Tomoya Furukawa is SOC Analyst at Internet Initiative Japan (IIJ) and successfully completed SEC555: SIEM with Tactical Analytics and FOR508: Advanced Incident Response, Threat Hunting, and Digital Forensics and received his GIAC Certified Detection Analyst (GCDA) and GIAC Certified Forensic Analyst (GCFA) certifications, respectively. In this Q&A, Furukawa was kind enough to answer a few questions about his training journey with SANS.
SANS: Could you share your role at Internet Initiative Japan and its importance?
Furukawa: As a SOC analyst at IIJ, my main responsibilities are to collect threat information and analyze malware. In the past, I worked on SOC infrastructure operations and managed analysis rules.
The SOC team detects and responds to threats to the monitoring environment. To do so, we continuously collect and analyze information on newly identified threats to understand their characteristics and increase our detection and response capabilities.
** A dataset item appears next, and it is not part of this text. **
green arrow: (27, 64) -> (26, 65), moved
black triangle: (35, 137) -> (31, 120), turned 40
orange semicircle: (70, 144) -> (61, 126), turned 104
However, relying solely on threat information will not prepare us for the unknown threats. This is why it is so important to have the threat analysis skills to respond to unknown threats such as malware.
SANS: Your work ranges from SOC security analyst to managing SOC infrastructure operations and threat analysis. What challenges are you currently facing?
Furukawa: Malware analysis is becoming increasingly challenging. Newer malware tends to have analysis prevention functions such as obfuscation and Sandbox detection. This requires knowledge of a threat actor’s techniques of analysis prevention, and unfortunately there’s not a lot of people who have the knowledge. To address this challenge we rely on upskilling our analysts.
SANS: What do you and your team do to keep up with the ever-changing threats? What are the challenges you face in upskilling?
Furukawa: As an individual, I constantly collect information on new threats and technology, and I validate the technology whenever necessary. When there’s information that’s beneficial to the team, I hold a team study session. However, to understand the new threat information, basic security knowledge is a must. Moreover, since security trends and technologies are constantly evolving, it’s important to stay up to date. As far as upskilling, I recommend SANS training not only for beginners but also for those with adequate knowledge and experience. SANS training courses are continuously updated and provide students with a comprehensive learning experience, regardless of the curriculum. Another benefit is that you can receive updated course content as long as you continue to renew your GIAC certifications.
SANS: As a SOC analyst, which SANS courses do you recommend?
Furukawa: I recommend taking SEC555: SIEM with Tactical Analytics for those who conduct log analysis at SOCs. SEC555 goes over log analysis specifically. In SEC555, you learn security-related knowledge like log output characteristics for each device and threat analysis and how to operate a security information and event manager (SIEM). It’s a great course to increase the student’s scope of log analysis as it covers a wide range of log types.
SANS: What is your next goal? Which courses you would like to take next?
Furukawa: Now that operating systems other than Windows are increasingly becoming the target of attacks, I am interested in taking courses like FOR518: Mac and iOS Forensic Analysis and Incident Response and FOR577: LINUX Incident Response and Threat Hunting.